In total, 10 participants (1 female and 9 male university students with an average age of 25 years) participated in the experiment. During the experiment, a participant sat in front of the desk. No other specific instructions concerning the body posture or the method to finish the target activities were provided to the participants.

4.4 Features

The acceleration data collected from one accelerometer at time t corresponds to a 3D vector, \( V\left( t \right) = \left( {x_{t} ,y_{t} ,z_{t} } \right) \), where x t , y t , and z t represent the acceleration data of the X, Y, and Z axes, respectively. The proposed method extracts features from the amplitude A(t), which is expressed as Eq. (1):

$$ \varvec{A}\left( t \right) = \sqrt[2]{{x_{t}^{2} + y_{t}^{2} + z_{t}^{2} }}. $$
(1)

A(t) is not affected by the orientation of gravity although the accelerometers worn by different participants may have had different orientations during the experiment.

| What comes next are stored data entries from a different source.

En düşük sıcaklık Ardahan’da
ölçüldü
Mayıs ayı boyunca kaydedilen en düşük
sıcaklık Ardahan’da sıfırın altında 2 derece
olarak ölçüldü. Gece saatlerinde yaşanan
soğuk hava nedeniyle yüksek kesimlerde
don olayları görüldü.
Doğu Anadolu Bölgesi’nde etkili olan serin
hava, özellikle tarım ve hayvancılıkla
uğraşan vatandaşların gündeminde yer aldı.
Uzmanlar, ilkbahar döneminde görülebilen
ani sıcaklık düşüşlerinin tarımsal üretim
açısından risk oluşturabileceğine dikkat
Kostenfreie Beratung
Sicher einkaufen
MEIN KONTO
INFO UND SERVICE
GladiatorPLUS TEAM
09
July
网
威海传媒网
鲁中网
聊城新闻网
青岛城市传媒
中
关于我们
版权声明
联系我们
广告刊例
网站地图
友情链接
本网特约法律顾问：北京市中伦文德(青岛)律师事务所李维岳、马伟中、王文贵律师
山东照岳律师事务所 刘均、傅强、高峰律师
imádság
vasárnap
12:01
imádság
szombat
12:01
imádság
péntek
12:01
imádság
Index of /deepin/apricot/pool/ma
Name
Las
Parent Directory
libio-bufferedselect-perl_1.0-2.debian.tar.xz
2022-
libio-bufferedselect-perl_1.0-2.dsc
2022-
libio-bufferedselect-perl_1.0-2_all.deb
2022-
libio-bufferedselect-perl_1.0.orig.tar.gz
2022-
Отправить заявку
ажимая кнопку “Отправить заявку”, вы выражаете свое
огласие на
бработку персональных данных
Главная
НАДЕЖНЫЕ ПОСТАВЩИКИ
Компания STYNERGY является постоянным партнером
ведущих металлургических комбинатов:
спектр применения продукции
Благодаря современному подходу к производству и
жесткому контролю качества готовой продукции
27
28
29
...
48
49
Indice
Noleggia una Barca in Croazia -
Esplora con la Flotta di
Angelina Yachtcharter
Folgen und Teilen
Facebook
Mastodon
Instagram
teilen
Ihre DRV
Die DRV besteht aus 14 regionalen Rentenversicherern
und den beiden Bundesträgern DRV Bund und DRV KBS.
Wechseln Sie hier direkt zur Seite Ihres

The sampled time series data were segmented into time windows for feature extraction. Our analysis used consecutive overlapping windows whose overlap was 75%. The window length w was 2.56 s, i.e., 256 samples, which means that the overlapping time p was 1.92 s. Multiple previous studies have used window length that ranged from 1 [3] to 6.7 s [7] because each pair of ambulation movements, e.g., “sitting–standing–sitting,” can be completed in 6 s. According to our experience, we think that it is necessary to capture the important hand/finger movements in deskwork activities in 3 s. Therefore, we used 2.56 s less than 3 s as the window length.

Two types of features were extracted from each window: basic statistics (maximum, minimum, and average) and Fourier transform coefficients. A Fourier transform can help us obtain the energy of each frequency component from a signal with multiple frequency components.

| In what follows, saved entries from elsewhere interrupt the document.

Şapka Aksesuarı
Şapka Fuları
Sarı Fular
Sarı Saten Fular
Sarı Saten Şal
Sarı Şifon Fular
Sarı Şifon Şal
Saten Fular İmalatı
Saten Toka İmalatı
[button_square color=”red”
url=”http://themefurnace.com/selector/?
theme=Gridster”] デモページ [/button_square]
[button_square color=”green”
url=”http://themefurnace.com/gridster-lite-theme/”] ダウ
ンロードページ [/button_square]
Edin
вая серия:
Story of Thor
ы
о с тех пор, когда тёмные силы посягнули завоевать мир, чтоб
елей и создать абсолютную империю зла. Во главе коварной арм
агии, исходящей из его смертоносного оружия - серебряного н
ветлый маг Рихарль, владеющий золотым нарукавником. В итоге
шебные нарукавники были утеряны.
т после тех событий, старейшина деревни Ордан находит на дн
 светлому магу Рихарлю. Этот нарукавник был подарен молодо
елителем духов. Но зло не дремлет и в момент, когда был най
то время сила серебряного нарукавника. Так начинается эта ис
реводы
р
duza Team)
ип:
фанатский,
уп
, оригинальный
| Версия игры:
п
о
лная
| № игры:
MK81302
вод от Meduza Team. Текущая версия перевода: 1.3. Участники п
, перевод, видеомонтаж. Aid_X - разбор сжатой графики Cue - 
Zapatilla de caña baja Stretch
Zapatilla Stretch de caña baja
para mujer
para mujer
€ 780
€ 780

The maximum, minimum, and average of A(t) between time \( t_{a} \) and \( t_{a} + w \) are denoted as \( Max(t_{a} ) \), \( Min(t_{a} ) \), and \( Ave(t_{a} ) \), respectively. A basic statistics vector, \( \varvec{S}(t) \), comprises \( Max(t) \), \( Min(t) \), and \( Ave(t) \). The suffixes R and L represent the right and left hands, respectively. For example, \( \varvec{S}_{L} \left( t \right) \) represents the basic statistics vector of the left hand. Meanwhile, 128 Fourier transform coefficients were extracted from A(t), which is denoted as F(t).

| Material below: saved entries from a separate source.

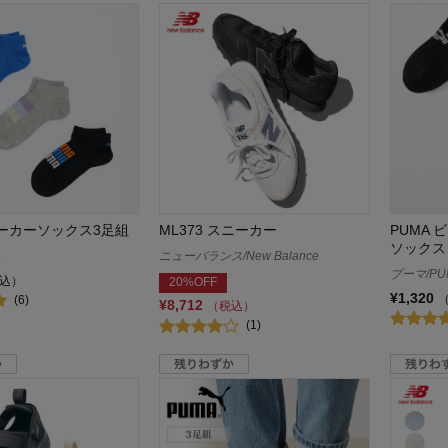
ニーカーソックス3足組
ML373 スニーカー
PUMA
ソックス
A
ニューバランス/New Balance
プーマ/PU
込）
20%OFF
¥1,320
(6)
¥8,712
（税込）
(1)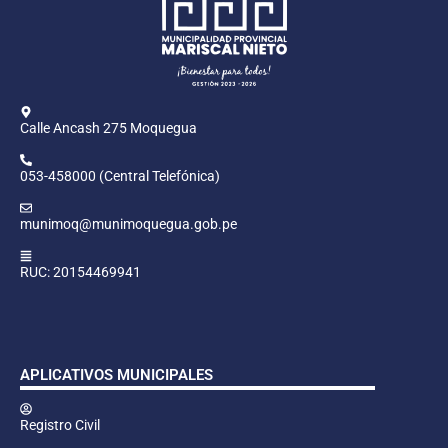
Calle Ancash 275 Moquegua
053-458000 (Central Telefónica)
munimoq@munimoquegua.gob.pe
RUC: 20154469941
APLICATIVOS MUNICIPALES
Registro Civil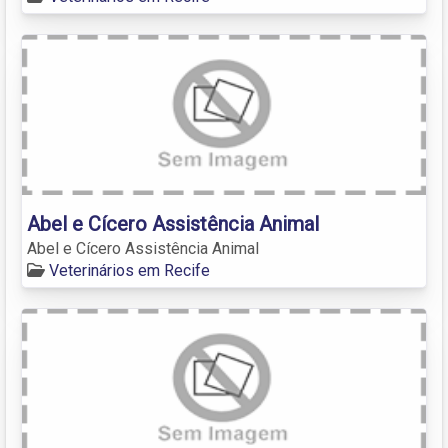
Abel e Cícero Assistência Animal
Abel e Cícero Assistência Animal
Veterinários em Recife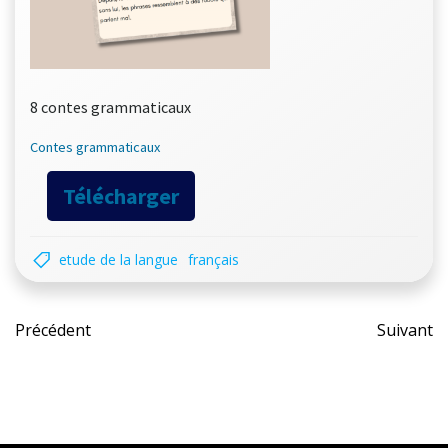
8 contes grammaticaux
Contes grammaticaux
Télécharger
etude de la langue
français
Post
Pos
Précédent
Suivant
navigation
nav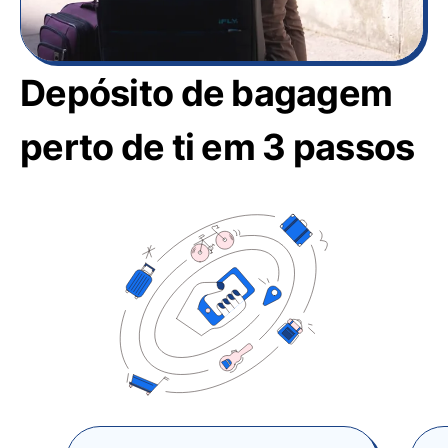
Depósito de bagagem
perto de ti em 3 passos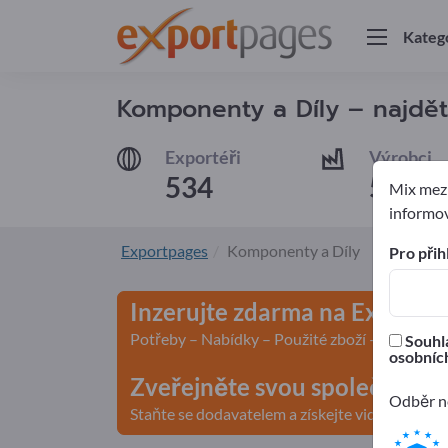
Kateg
Komponenty a Díly – najdě
Exportéři
Výrobci
534
507
Mix mezi
informov
Exportpages
Komponenty a Díly
Pro přih
Inzerujte zdarma na Exportp
Potřeby – Nabídky – Použité zboží – Obchodn
Souhla
osobních
Zveřejněte svou společnost a
Odběr ne
Staňte se dodavatelem a získejte viditelnost>>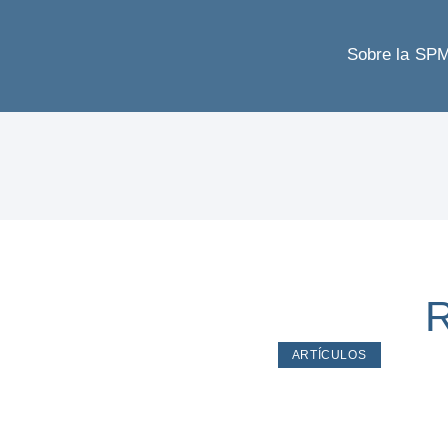
Sobre la SP
R
ARTÍCULOS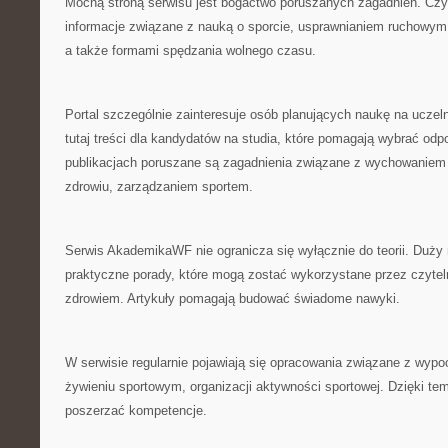
Mocną stroną serwisu jest bogactwo poruszanych zagadnień. Cz
informacje związane z nauką o sporcie, usprawnianiem ruchowy
a także formami spędzania wolnego czasu.
Portal szczególnie zainteresuje osób planujących naukę na uczel
tutaj treści dla kandydatów na studia, które pomagają wybrać odp
publikacjach poruszane są zagadnienia związane z wychowaniem
zdrowiu, zarządzaniem sportem.
Serwis AkademikaWF nie ogranicza się wyłącznie do teorii. Duży
praktyczne porady, które mogą zostać wykorzystane przez czyte
zdrowiem. Artykuły pomagają budować świadome nawyki.
W serwisie regularnie pojawiają się opracowania związane z wyp
żywieniu sportowym, organizacji aktywności sportowej. Dzięki t
poszerzać kompetencje.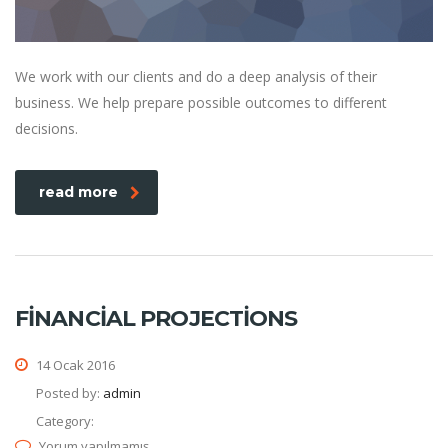
We work with our clients and do a deep analysis of their
business. We help prepare possible outcomes to different
decisions.
read more
FINANCIAL PROJECTIONS
14 Ocak 2016
Posted by:
admin
Category:
Yorum yapılmamış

Our evaluation used \( Max_{R} ,Max_{L} , Min_{R} , Min_{L} , Ave_{R} \), and \( Ave_{L} \) at times \( t, t + p,\, t + 2p,\,t + 3p,\,t + 4p,\,{\text{and}}\,t + 5p \) as well as \( \varvec{F}_{\varvec{L}} \left( t \right) \) and \( \varvec{F}_{\varvec{R}} \left( t \right) \). A set of features at times \( t, t + p, t + 2p, t + 3p, t + 4p,\,{\text{and}}\,t + 5p \) contains information of the temporal progress, which is important to correctly classify activities. Therefore, to compare the importance of features, we composed several types of feature vectors using the basic statistics of time t (S1) and the basic statistics of times \( t, t + p, t + 2p, \,t + 3p, t + 4p,\,{\text{and}}\,t + 5p \) (S6). F128 represents a full range of Fourier transform coefficients. F5 and F10 have 5 and 10 Fourier transform coefficients, respectively, starting from the lowest frequency component.

4.5 Conditions

A condition shows the components of feature vectors, e.g., B represents both hands, L represents the left hand, and R represents the right hand. For example, B(S1 + F128) represents a feature vector containing a simple statistics of time t and a full range of Fourier transform coefficients of both hands. In total, 33 conditions of the feature vectors are listed in Table 2.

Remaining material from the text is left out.